Having said that, I agree with WWBPD that the rules regarding sale of what should be "restricted" items by Scout Shops often are not enforced. I was surprised the first time I tried to buy a knot, several months after I became a leader and bought my uniform. I happened to be in the shop for something else and realized I had never picked up the adult Arrow of Light knot. I took one out of the bin and asked the person at the counter whether I needed to wait until I had my card with me, showing I had earned the AoL when I was 10. She said no, the only knot we require proof for is the Eagle knot. I have seen the religious award knots in the bins, so I am pretty sure I could purchase a religious award knot with no proof or report, not that I would since I never earned one. (What really surprised me was the stack of Scout Executive patches in a bin, I would hope that they actually do restrict that one.)

 

And then on the other other hand, I have to say to WWBPD there are any number of things that cannot be worn on a Scout uniform.
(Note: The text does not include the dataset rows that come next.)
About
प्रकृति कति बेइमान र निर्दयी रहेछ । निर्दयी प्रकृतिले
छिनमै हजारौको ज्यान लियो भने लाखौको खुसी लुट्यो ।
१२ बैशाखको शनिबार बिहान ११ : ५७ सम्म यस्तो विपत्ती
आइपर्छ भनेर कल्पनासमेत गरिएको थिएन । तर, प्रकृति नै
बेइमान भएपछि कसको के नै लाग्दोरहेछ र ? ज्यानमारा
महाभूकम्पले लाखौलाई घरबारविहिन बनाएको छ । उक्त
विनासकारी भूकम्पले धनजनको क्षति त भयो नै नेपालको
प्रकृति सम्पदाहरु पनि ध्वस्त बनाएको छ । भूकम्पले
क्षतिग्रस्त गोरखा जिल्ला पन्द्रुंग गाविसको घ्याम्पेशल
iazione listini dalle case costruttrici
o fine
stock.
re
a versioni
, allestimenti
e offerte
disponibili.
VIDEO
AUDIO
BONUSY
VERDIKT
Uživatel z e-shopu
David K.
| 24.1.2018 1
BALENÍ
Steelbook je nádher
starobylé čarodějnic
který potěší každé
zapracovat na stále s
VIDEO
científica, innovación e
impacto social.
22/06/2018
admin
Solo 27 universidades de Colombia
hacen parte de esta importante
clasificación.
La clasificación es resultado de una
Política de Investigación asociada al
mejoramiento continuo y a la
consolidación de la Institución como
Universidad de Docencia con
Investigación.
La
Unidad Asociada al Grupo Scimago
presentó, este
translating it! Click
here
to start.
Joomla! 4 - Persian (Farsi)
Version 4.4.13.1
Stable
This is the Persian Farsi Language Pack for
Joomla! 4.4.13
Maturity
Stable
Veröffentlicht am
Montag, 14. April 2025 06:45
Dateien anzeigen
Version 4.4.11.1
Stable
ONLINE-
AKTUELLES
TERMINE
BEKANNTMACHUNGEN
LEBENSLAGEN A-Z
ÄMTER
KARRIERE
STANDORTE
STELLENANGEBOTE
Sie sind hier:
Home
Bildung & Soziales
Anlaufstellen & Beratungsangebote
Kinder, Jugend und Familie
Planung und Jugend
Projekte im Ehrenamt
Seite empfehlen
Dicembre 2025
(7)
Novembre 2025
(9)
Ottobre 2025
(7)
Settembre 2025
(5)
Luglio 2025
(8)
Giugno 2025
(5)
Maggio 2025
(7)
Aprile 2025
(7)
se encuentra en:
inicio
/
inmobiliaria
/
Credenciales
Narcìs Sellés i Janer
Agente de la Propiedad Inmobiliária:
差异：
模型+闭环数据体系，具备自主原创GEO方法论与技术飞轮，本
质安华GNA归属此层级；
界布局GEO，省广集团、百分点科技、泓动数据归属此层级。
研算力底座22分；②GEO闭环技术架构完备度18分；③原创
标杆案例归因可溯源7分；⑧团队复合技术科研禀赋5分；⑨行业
It could be something as innocuous as say an American Legion citizenship medal (non-BSA-related since I think there actually is one AL thing that is approved for the uniform) or a perfect attendance pin from school. It's great that the boy has earned it, but it is not supposed to be on the uniform. Having said that, I think my uniform shirt at home right now has my son's Second Class parents' pin on the lapel, and I suspect that it shouldn't. But that's just me not being perfect again. We do have an obligation to wear the uniform correctly and (after making sure we ourselves are setting the correct example) to ask that others do so as well.